Dealing with Rows and Columns

September 8, 2008

So, a problem that has been bugging me for a while is trying to get row and column sums, means, etc. etc. For the longest time I was assigning a column of identifiers and then using by(data, identifier, sum), or tapply (data, identifier, sum), but it typically makes your life a whole lot simpler if you don’t have to add in a column of identifiers, and if you don’t have to worry about what they’re doing to your data.

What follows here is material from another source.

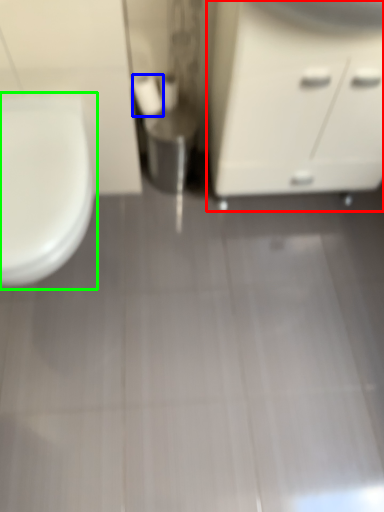 Question: Which object is positioned closest to bathroom cabinet (highlighted by a red box)? Select from toilet paper (highlighted by a blue box) and toilet (highlighted by a green box).

Choices:
 (A) toilet paper
 (B) toilet

Answer: (A) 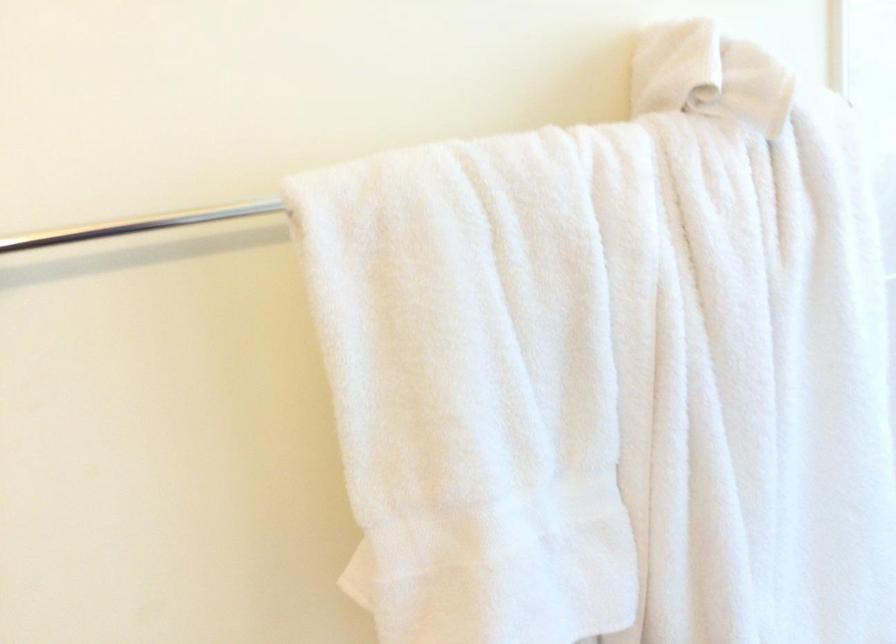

So here’s the most useful command I’ve discovered so far for this:

apply(x, margin, function)

where x is your data, margin indicates whether you want the operation performed over rows, margin = 1; columns, margin = 2; or both, margin = c(1,2); and of course function indicates the function you want performed (e.g. mean).

Splitting data

August 9, 2008

One of my new favourite commands to split my data by a given factor is split(). It takes a data set and breaks it into a group of dataframes or vectors based on the values of the factor you choose. There is a trick though, to use the new dataframes you have to attach the object which you used with your split command, and then you can attach the separate data frames by the name of the levels of the factor used to split them. Furthermore, thus far I haven’t been able to get it to work with numerical factors, just character factors.

#for example
y<-c(0,1,2,0,1,2)
x <- c(“Cat”,”Cat”,”Cat”,”Dog”,”Dog”,”Dog”)
z<-c(4,5,6,4,5,6)
data<-as.data.frame(cbind(x,y,z))
attach(data)
byspecies<-split(data,x)
attach(byspecies)
detach(data)
attach(Cat)
plot(y,z)

Every time you start R a set of packages is loaded that is stipulated in one of the background files that makes R tick. But what if you regularly use functions from a package that is not in the default group? Do we really have to go into the package manager (Packages & Data -> Package Manager) and check the little box to load the package every time we use these functions?
Of course not, all you need is the library command. For example, were we to need someone’s favourite package, vegan, all we would need to do is add:

library(vegan)

#to the beginning of our file. Note, it is also possible to change the default settings for the packages to be loaded in the background file. I’ve seen the code, and I was too afraid to touch it.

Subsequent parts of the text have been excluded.